To evaluate the performance of M-DHIN, the present invention utilizes a grid search to find the best experimental configuration. Specifically, the node and metagraph embedding dimension is selected from {32,64,128,256}, the learning rate in SGD is selected from {0.01,0.02,0.025,0.05,0.1}, the negative sampling ratio is selected from {3,4,5,6,7}, the number of layers of the auto-encoder is selected from {2,3,4}, the number of layers of the LSTM is selected from {2,3,4}, and the training period is selected from {5,10,15,20,25,30,35,40 }. To balance effectiveness and efficiency, the present invention selects the following configurations to generate the experimental results reported in the following sections. The embedding dimension is set to 128, the learning rate is set to 0.025, the negative sampling rate is set to 5 (i.e., 5 negative samples per positive sample), the number of levels in the autoencoder and the number of levels in the LSTM are both set to 2, and the number of training sessions is set to 20.

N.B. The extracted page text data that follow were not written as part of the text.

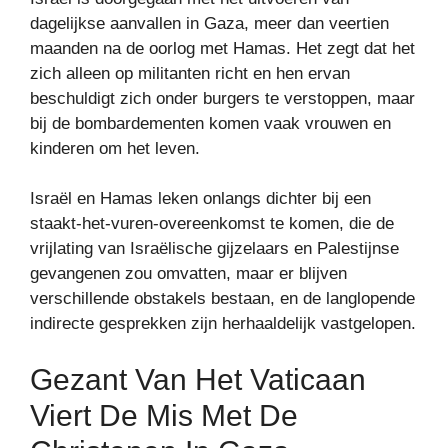
dagelijkse aanvallen in Gaza, meer dan veertien
maanden na de oorlog met Hamas. Het zegt dat het
zich alleen op militanten richt en hen ervan
beschuldigt zich onder burgers te verstoppen, maar
bij de bombardementen komen vaak vrouwen en
kinderen om het leven.
Israël en Hamas leken onlangs dichter bij een
staakt-het-vuren-overeenkomst te komen, die de
vrijlating van Israëlische gijzelaars en Palestijnse
gevangenen zou omvatten, maar er blijven
verschillende obstakels bestaan, en de langlopende
indirecte gesprekken zijn herhaaldelijk vastgelopen.
Gezant Van Het Vaticaan
Viert De Mis Met De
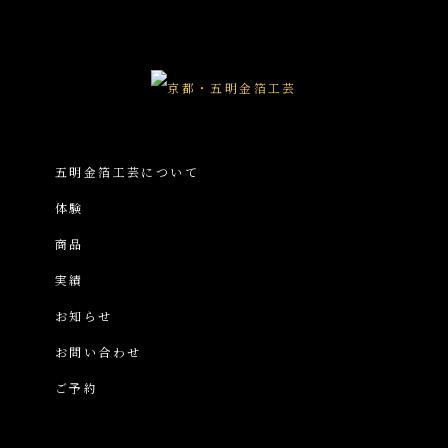
五明金箔工芸について
体験
商品
実績
お知らせ
お問い合わせ
ご予約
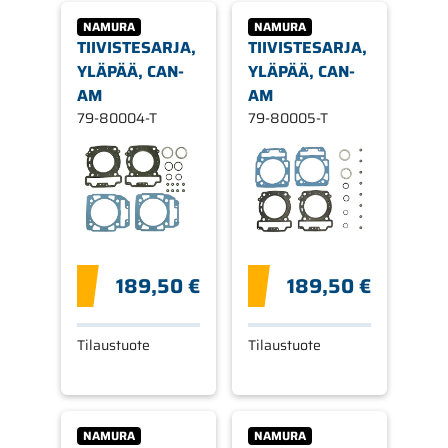
NAMURA
NAMURA
TIIVISTESARJA,
TIIVISTESARJA,
YLÄPÄÄ, CAN-
YLÄPÄÄ, CAN-
AM
AM
79-80004-T
79-80005-T
189,50 €
189,50 €
Tilaustuote
Tilaustuote
NAMURA
NAMURA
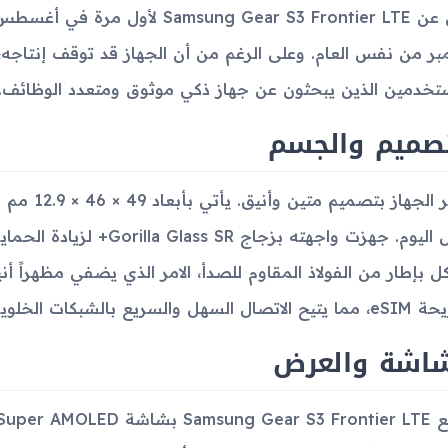
بر من نفس العام. وعلى الرغم من أن الجهاز قد توقف إنتاجه، ف
تخدمين الذين يبحثون عن جهاز ذكي موثوق ومتعدد الوظائف.
تصميم والجسم
طوال اليوم. جهزت واجهته بز
كل بإطار من الفولاذ المقاوم للصدأ، الامر الذي يضفي مظهراً أني
ال السهل والسريع بالشبكات الخلوية.
شاشة والعرض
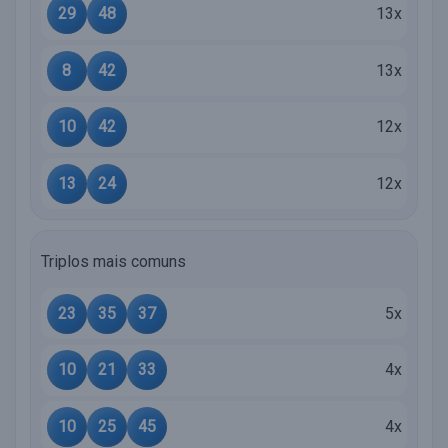
29
48
13x
8
42
13x
10
42
12x
13
24
12x
Triplos mais comuns
23
35
37
5x
10
21
33
4x
10
25
45
4x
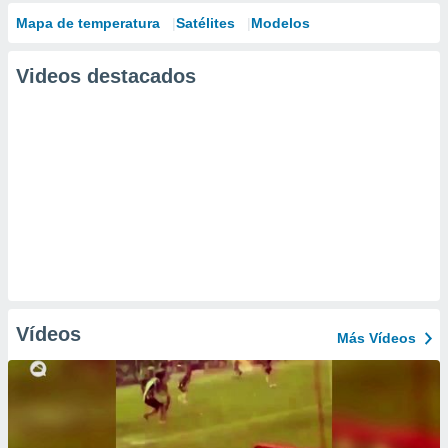
Mapa de temperatura
Satélites
Modelos
Videos destacados
Vídeos
Más Vídeos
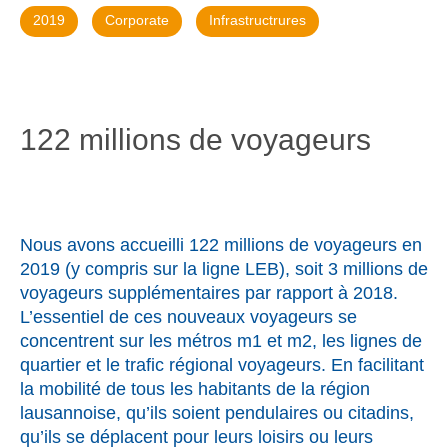
2019
Corporate
Infrastructrures
122 millions de voyageurs
Nous avons accueilli 122 millions de voyageurs en
2019 (y compris sur la ligne LEB), soit 3 millions de
voyageurs supplémentaires par rapport à 2018.
L’essentiel de ces nouveaux voyageurs se
concentrent sur les métros m1 et m2, les lignes de
quartier et le trafic régional voyageurs. En facilitant
la mobilité de tous les habitants de la région
lausannoise, qu’ils soient pendulaires ou citadins,
qu’ils se déplacent pour leurs loisirs ou leurs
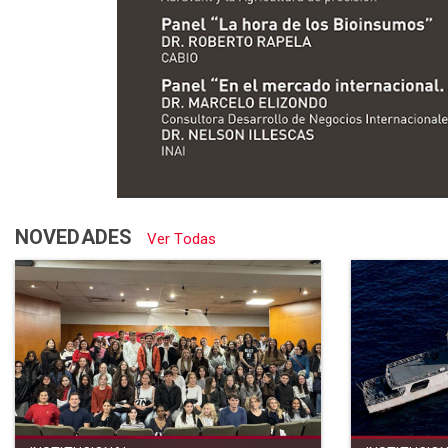
NOVEDADES
Ver Todas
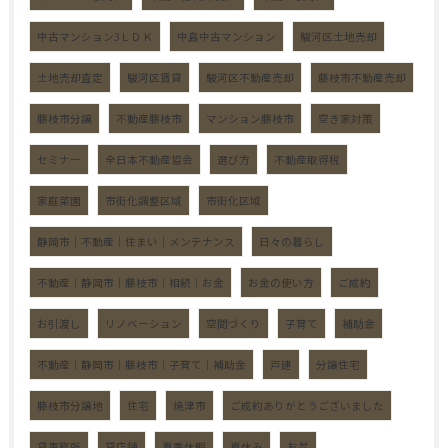
中古マンション3ＬＤＫ
中島中古マンション
駿河区土地売却
土地売却査定
駿河区賃貸
駿河区不動産売却
藤枝市不動産売却
藤枝市分譲
不動産藤枝市
マンション藤枝市
空き家対策
セミナー
全日本不動産協会
選び方
不動産取得税
家庭菜園
市街化調整区域
市街化区域
静岡市｜不動産｜住まい｜メンテナンス
日々の暮らし
不動産｜静岡市｜藤枝市｜相続｜お金
お金の使い方
ご成約
お引渡し
リノベーション
空間づくり
子育て
補助金
不動産｜静岡市｜藤枝市｜子育て｜補助金
戸建
分譲住宅
藤枝市分譲地
住宅
焼津市
ご成約ありがとうございました
貸事務所
貸店舗
夏季休暇
夏休み
お盆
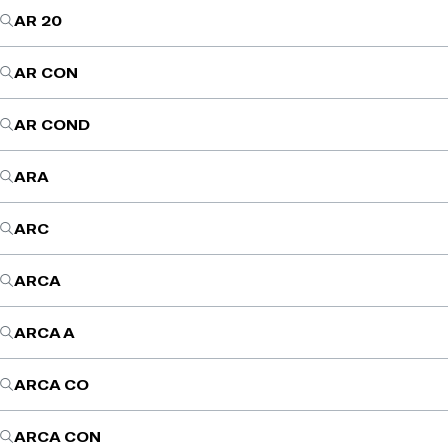
AR 20
AR CON
AR COND
ARA
ARC
ARCA
ARCA A
ARCA CO
ARCA CON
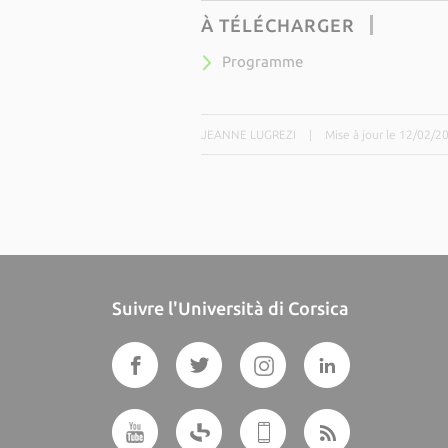
À TÉLÉCHARGER
Programme
JEANNE LUGREZI
|
Mise à jour le 12/02/2
Suivre l'Università di Corsica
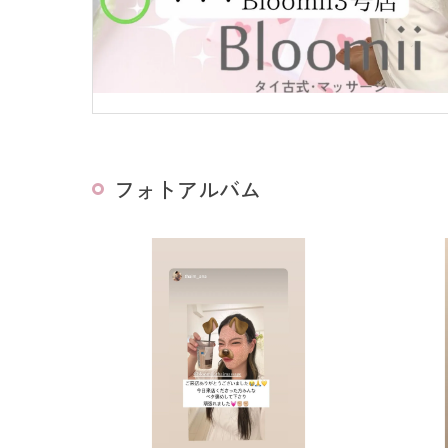
フォトアルバム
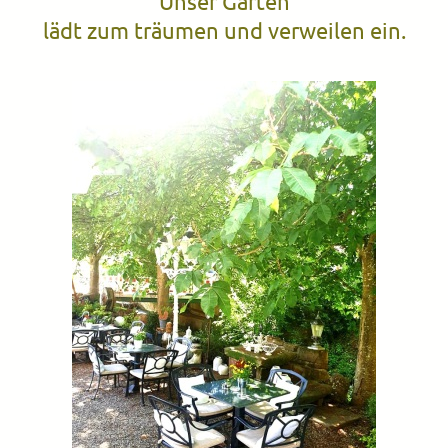
Unser Garten
lädt zum träumen und verweilen ein.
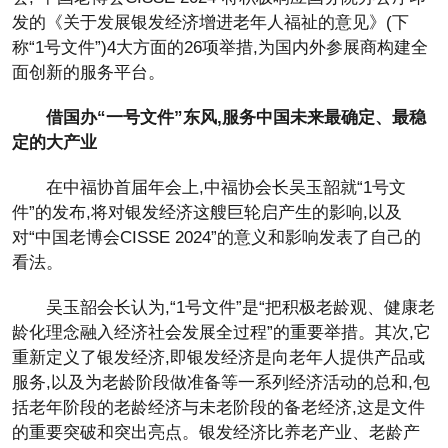
发的《关于发展银发经济增进老年人福祉的意见》(下
称“1号文件”)4大方面的26项举措,为国内外参展商构建全
面创新的服务平台。
借国办“一号文件”东风,服务中国未来最确定、最稳
定的大产业
在中福协首届年会上,中福协会长吴玉韶就“1号文
件”的发布,将对银发经济这艘巨轮启产生的影响,以及
对“中国老博会CISSE 2024”的意义和影响发表了自己的
看法。
吴玉韶会长认为,“1号文件”是“把积极老龄观、健康老
龄化理念融入经济社会发展全过程”的重要举措。其次,它
重新定义了银发经济,即银发经济是向老年人提供产品或
服务,以及为老龄阶段做准备等一系列经济活动的总和,包
括老年阶段的老龄经济与未老阶段的备老经济,这是文件
的重要突破和突出亮点。银发经济比养老产业、老龄产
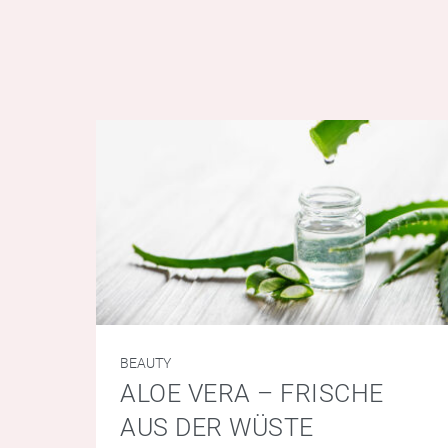
BEAUTY
ALOE VERA – FRISCHE
AUS DER WÜSTE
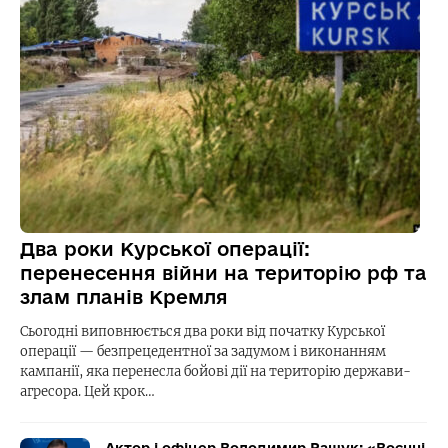
Два роки Курської операції:
перенесення війни на територію рф та
злам планів Кремля
Сьогодні виповнюється два роки від початку Курської
операції — безпрецедентної за задумом і виконанням
кампанії, яка перенесла бойові дії на територію держави-
агресора. Цей крок…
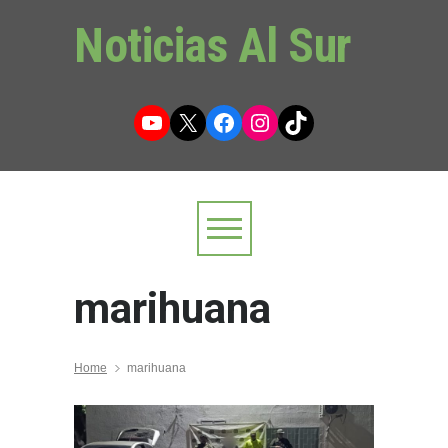
Noticias Al Sur
YouTube
X
Facebook
Instagram
TikTok
marihuana
Home
marihuana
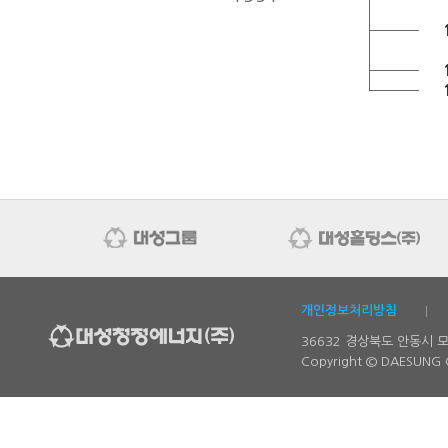
개인정보처리방침
36632 경상북도 안동시 
Copyright © DAESUNG 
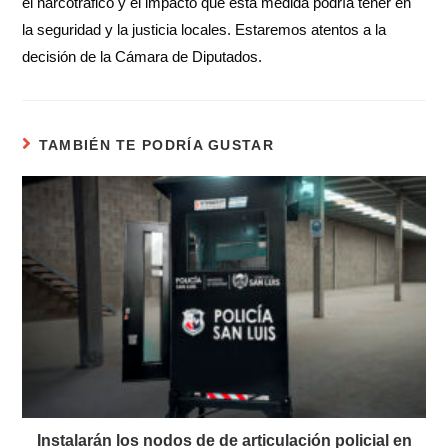
el narcotráfico y el impacto que esta medida podría tener en
la seguridad y la justicia locales. Estaremos atentos a la
decisión de la Cámara de Diputados.
TAMBIÉN TE PODRÍA GUSTAR
Instalarán los nodos de de articulación policial en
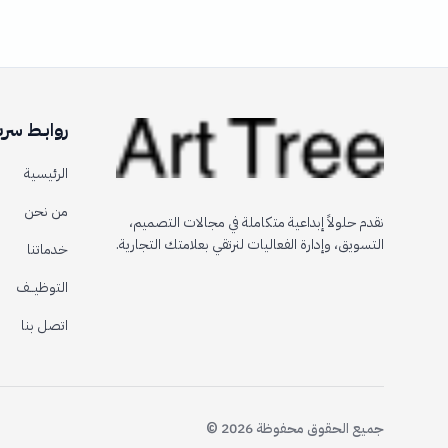
روابــط سري
الرئيسية
من نحن
نقدم حلولاً إبداعية متكاملة في مجالات التصميم،
التسويق، وإدارة الفعاليات لنرتقي بعلامتك التجارية.
خدماتنا
التوظيــف
اتصل بنا
جميع الحقوق محفوظة
2026
©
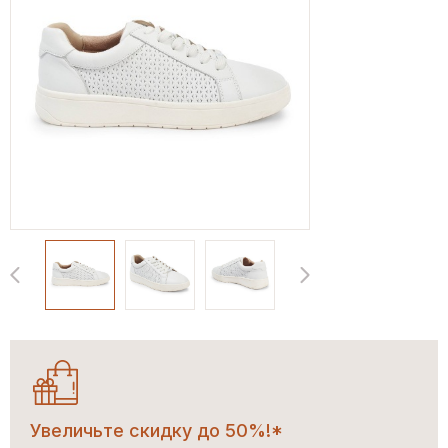
Увеличьте скидку до 50%!*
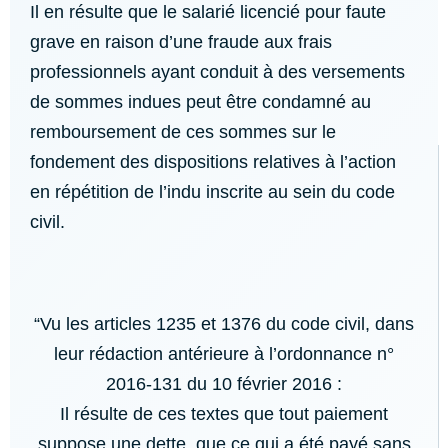
Il en résulte que le salarié licencié pour faute
grave en raison d’une fraude aux frais
professionnels ayant conduit à des versements
de sommes indues peut être condamné au
remboursement de ces sommes sur le
fondement des dispositions relatives à l’action
en répétition de l’indu inscrite au sein du code
civil.
“Vu les articles 1235 et 1376 du code civil, dans
leur rédaction antérieure à l’ordonnance n°
2016-131 du 10 février 2016 :
Il résulte de ces textes que tout paiement
suppose une dette, que ce qui a été payé sans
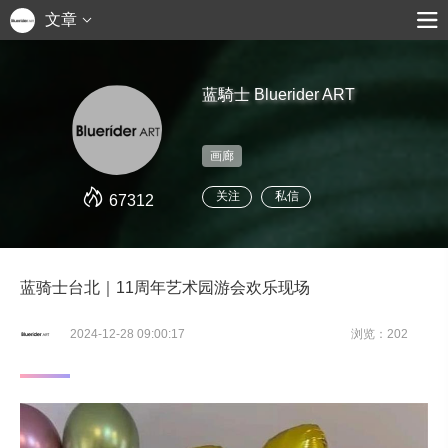
文章
蓝騎士 Bluerider ART
画廊
关注
私信
67312
蓝骑士台北｜11周年艺术园游会欢乐现场
2024-12-28 09:00:17
浏览：202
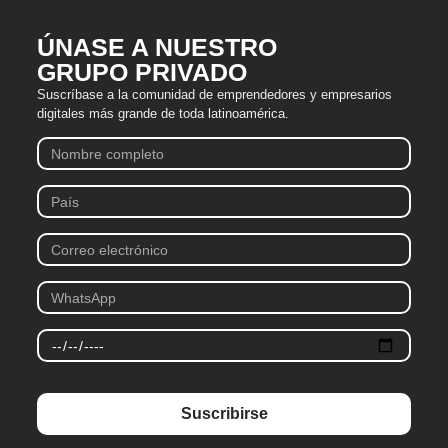
ÚNASE A NUESTRO
GRUPO PRIVADO
Suscríbase a la comunidad de emprendedores y empresarios
digitales más grande de toda latinoamérica.
Suscribirse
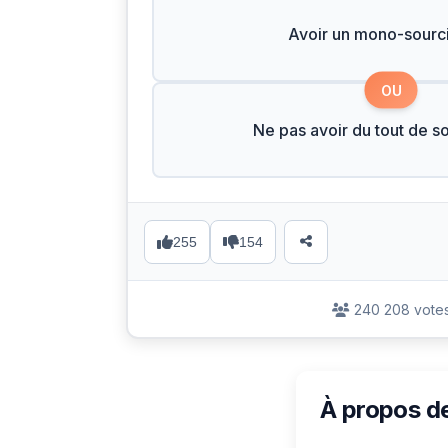
Avoir un mono-sourci
OU
Ne pas avoir du tout de so
255
154
240 208 vote
À propos d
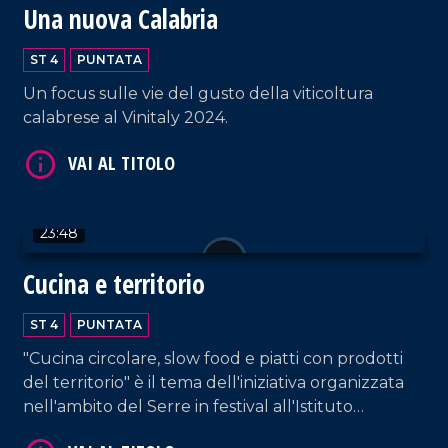
Una nuova Calabria
ST 4
PUNTATA
Un focus sulle vie del gusto della viticoltura
calabrese al Vinitaly 2024.
VAI AL TITOLO
23:48
Cucina e territorio
ST 4
PUNTATA
"Cucina circolare, slow food e piatti con prodotti
VAI AL TITOLO
del territorio" è il tema dell'iniziativa organizzata
nell'ambito del Serre in festival all'Istituto
alberghiero di Vibo Valentia.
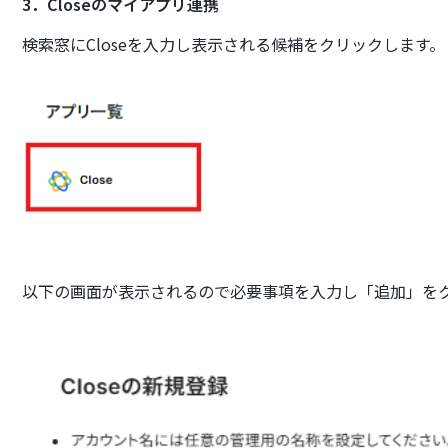
3．Closeのマイアプリ連携
検索窓にCloseを入力し表示される候補をクリックします。
以下の画面が表示されるので必要事項を入力し「追加」を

All experiments were performed on a 64-bit Ubuntu 16.04.1LTS system with an Intel (R) core (TM) i9-7900X CPU, 64GB RAM, and 8GB of GTX-1080GPU memory.
The stability of M-DHIN was measured by parameter sensitivity analysis and statistical significance was reported using paired two-tailed t-tests.
The anomaly detection task is to detect newly arriving nodes or edges that do not belong to an existing cluster. The invention uses a k-means clustering algorithm to generate clusters based on dynamic HIN, and then uses exception injection to create exception nodes and edges.
Specifically, the present invention injects 1% and 5% anomalies to build the test data set. The present invention uses area under the curve (AUC) scores to evaluate the performance of all models. Higher AUC scores represent better performance.
Table 3 shows the experimental results of the model. M-DHIN was significantly better than the other benchmarks when both 1% and 5% of the abnormalities were detected in each dataset. metapath2Vec and MetaGraph2Vec outperform the isomorphic static network models DeepWalk and node2Vec, indicating that meta-path is more powerful than random walks in identifying anomalies because it defines some relationships, is more sensitive to outliers, and random walks are equal for each node. As described above, MetaGraph2Vec is actually a meta-path based model because it simply combines meta-paths. Change2vec outperforms DynGEM and dynagraph 2vec because meta-paths are more expressive than the adjacency matrix of the node neighborhood. The adjacency matrix cannot describe the specific relationship between the nodes; it only describes the existence of nodes and edges and treats them equally and is therefore not valid in anomaly detection. Note that M-DHIN-MG is superior to Change2vec, which confirms that the GRAMI generated metagraph of the present invention is more sensitive to anomalies than meta-paths, because metagraphs can express a greater number of relationship information than meta-paths. The performance of M-DHIN is even better than that of M-DHIN-MG, which the present invention attributes to using historical information to help identify whether newly arrived nodes or edges are anomalous.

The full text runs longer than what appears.